Jean-Philippe Allenbach, président du Mouvement Franche-Comté et ancien candidat à la municipale de 2016, avait annoncé il y a quelques mois son intention de présenter une liste "anti-partis" en 2026 si le centre-droit ne parvenait pas à s’unir. Selon lui, l’éparpillement des voix favoriserait une nouvelle victoire de la gauche, alors que celle-ci ne représenterait que 40 % des électeurs bisontins au premier tour.

La déclaration de Ludovic Fagaut, ce mercredi, affirmant sa volonté de rassembler le centre-droit — et même le centre-gauche — pour les prochaines municipales, a donc été accueillie avec satisfaction par Allenbach. Le Mouvement Franche-Comté se dit prêt à apporter son soutien politique, logistique et médiatique à une telle liste d’union, à condition que celle-ci intègre certains éléments du programme défendu par le mouvement en 2016.

C’est depuis le Mémorial des Glacis, haut lieu de mémoire, que Ludovic Fagaut (Les Républicains) a officialisé ce mardi sa candidature à la mairie de Besançon pour les élections municipales des 15 et 22 mars prochains. Déjà chef de file de l’opposition municipale depuis 2020, l’élu entend incarner « une grande union républicaine » allant du centre-gauche à la droite républicaine.

Une candidature sous le signe du rassemblement

Dans un discours long et solennel, Ludovic Fagaut a martelé son appel à dépasser les clivages partisans : « Je ne serai pas le candidat d’un parti. Je serai le candidat des Bisontines et des Bisontins. » L’actuel  1er vice-président du conseil départemental du Doubs, battu de seulement 567 voix en 2020 face à l’écologiste Anne Vignot, entend cette fois fédérer un large arc républicain contre ce qu’il qualifie de « dogme sectaire » et « d’idéologie mortifère » portée selon lui par l’extrême gauche. Son collectif, « Besançon maintenant », se veut le laboratoire de ce rassemblement.
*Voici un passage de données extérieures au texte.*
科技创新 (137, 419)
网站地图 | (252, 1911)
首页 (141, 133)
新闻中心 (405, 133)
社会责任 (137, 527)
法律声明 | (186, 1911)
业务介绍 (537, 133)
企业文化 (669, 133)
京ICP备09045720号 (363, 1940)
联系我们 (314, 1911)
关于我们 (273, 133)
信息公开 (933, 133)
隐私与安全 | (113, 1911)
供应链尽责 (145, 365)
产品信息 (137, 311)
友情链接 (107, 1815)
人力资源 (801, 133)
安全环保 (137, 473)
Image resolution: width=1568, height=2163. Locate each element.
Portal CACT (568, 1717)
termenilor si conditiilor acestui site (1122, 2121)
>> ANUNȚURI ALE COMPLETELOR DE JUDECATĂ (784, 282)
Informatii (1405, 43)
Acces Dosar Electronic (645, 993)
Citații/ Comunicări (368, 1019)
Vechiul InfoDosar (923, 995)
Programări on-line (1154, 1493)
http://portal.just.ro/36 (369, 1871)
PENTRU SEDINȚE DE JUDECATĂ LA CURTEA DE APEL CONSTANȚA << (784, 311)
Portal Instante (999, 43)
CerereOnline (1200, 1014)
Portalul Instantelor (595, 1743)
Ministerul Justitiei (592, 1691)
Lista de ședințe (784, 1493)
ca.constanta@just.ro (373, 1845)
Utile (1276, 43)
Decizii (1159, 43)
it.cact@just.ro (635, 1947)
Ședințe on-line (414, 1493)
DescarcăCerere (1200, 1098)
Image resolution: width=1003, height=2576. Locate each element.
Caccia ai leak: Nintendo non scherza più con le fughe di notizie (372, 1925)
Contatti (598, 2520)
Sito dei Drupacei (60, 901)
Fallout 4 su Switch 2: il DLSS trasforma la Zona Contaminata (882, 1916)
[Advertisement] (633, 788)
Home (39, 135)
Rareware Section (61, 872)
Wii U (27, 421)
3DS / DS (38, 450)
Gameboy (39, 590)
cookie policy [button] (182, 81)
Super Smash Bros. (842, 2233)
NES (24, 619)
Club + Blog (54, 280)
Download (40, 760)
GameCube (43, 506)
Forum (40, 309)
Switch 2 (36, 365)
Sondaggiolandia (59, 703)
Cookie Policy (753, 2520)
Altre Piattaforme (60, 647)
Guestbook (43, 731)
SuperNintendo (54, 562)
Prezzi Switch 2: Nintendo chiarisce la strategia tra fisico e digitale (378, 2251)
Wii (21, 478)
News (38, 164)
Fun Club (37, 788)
L'interview de la rédaction : Ludovic Fagaut 

Le poids de l’expérience et de la proximité

Fort de onze années d’expérience municipale, dont six passées comme leader de l’opposition, Ludovic Fagaut insiste sur sa connaissance des dossiers locaux et son ancrage de terrain : « Être maire ne s’improvise pas. Être maire se construit avec philosophie, stratégie et expertise. ». L’élu revendique avoir sillonné sans relâche les quartiers, les associations et les commerces de la ville pour construire un projet « concret, pragmatique et à l’écoute des habitants ».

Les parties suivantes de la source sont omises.